Дядя Афон печально покашлял в ладонь. И Мишуку вспомнился бабушкин рассказ о том, что тетя Зина, молодая и красивая, маковые щеки, тоже не дождалась с войны сына дяди Афона, оставшегося где-то там, далеко и навсегда.

Зина подошла к шкафчику, сняла с полки графин красного вина и налила полный стакан, а дядя Афон стеснительно буркнул:

— Спасибо, дочка.

— Я пошла, — крикнула тетя Зина. — Привет!

— И мы пошли, — поднялся из-за стола дедушка, — обсуждать международное положение.

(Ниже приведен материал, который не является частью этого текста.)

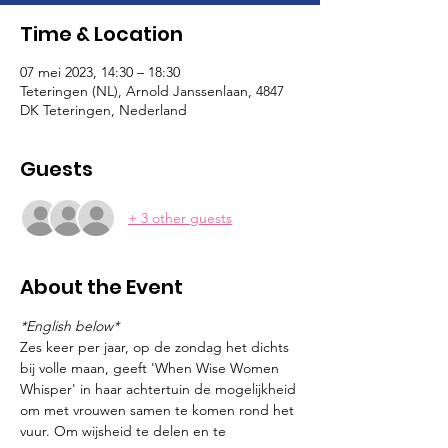
Time & Location
07 mei 2023, 14:30 – 18:30
Teteringen (NL), Arnold Janssenlaan, 4847
DK Teteringen, Nederland
Guests
+ 3 other guests
About the Event
*English below*
Zes keer per jaar, op de zondag het dichts 
bij volle maan, geeft 'When Wise Women 
Whisper' in haar achtertuin de mogelijkheid 
om met vrouwen samen te komen rond het 
vuur. Om wijsheid te delen en te 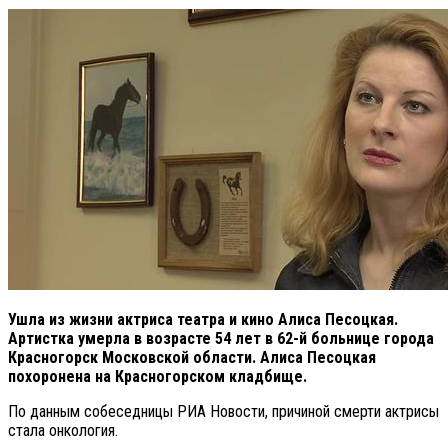
Ушла из жизни актриса театра и кино Алиса Песоцкая.
Артистка умерла в возрасте 54 лет в 62-й больнице города
Красногорск Московской области.
Алиса Песоцкая
похоронена на Красногорском кладбище.
По данным собеседницы РИА Новости, причиной смерти актрисы
стала онкология.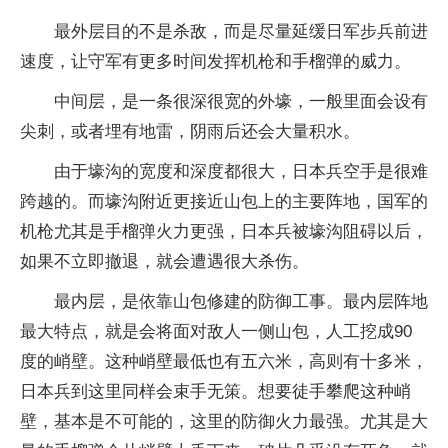
最外层目的不是杀敌，而是尽量延缓日军步兵前进
速度，让守军有更多时间发挥机枪和手榴弹的威力。
中间层，是一条很深很宽的外壕，一般里面会设有
尖刺，或者埋有地雷，阴雨后还会大量积水。
由于壕沟的宽度和深度都很大，日本兵空手是很难
跨越的。而壕沟附近更接近山包上的主要阵地，国军的
机枪尤其是手榴弹火力更强，日本兵被壕沟阻碍以后，
如果不立即撤退，就会遭遇很大杀伤。
最内层，是依靠山包修建的防御工事。最内层阵地
最大特点，就是会将面对敌人一侧山包，人工挖成90
度的峭壁。这种峭壁最低也有五六米，高则有十多米，
日本兵到这里同样会束手无策。想要徒手攀爬这种峭
壁，基本是不可能的，这里的防御火力最强。尤其是大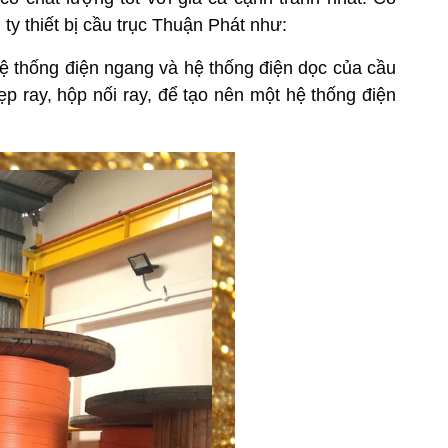
g ty
thiết bị cầu trục
Thuận Phát như:
 hệ thống điện ngang và hệ thống điện dọc của cầu
kẹp ray, hộp nối ray, để tạo nên một hệ thống điện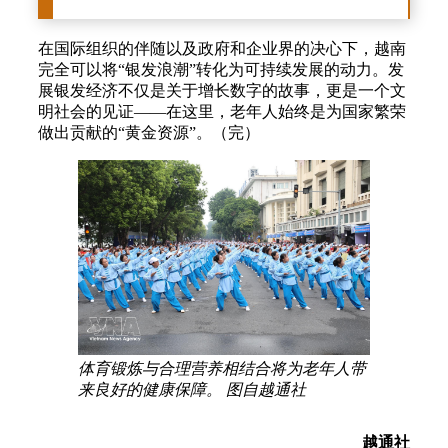
在国际组织的伴随以及政府和企业界的决心下，越南
完全可以将“银发浪潮”转化为可持续发展的动力。发
展银发经济不仅是关于增长数字的故事，更是一个文
明社会的见证——在这里，老年人始终是为国家繁荣
做出贡献的“黄金资源”。（完）
体育锻炼与合理营养相结合将为老年人带
来良好的健康保障。 图自越通社
越通社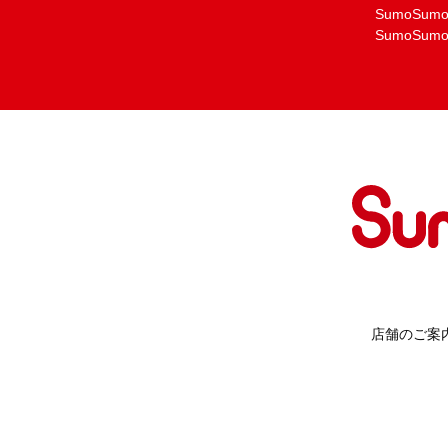
SumoSu
SumoSu
店舗のご案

— Всегда готов, — прытко подключился дядя Афон. — Что-что, а радио я слушаю почти двадцать четыре часа. Как штык!

Мишук помог бабушке убрать со стола, подмел пол в кухне и посмотрел, как проворно моет бабушка посуду в удивительно красном, будто бы переспелом эмалированном тазу.

— Бабушка! А что ты делала всю жизнь?

— Я всю жизнь помогаю. Если бы я сама могла чего... Ух ты! Все исправила бы, что мне не нравится!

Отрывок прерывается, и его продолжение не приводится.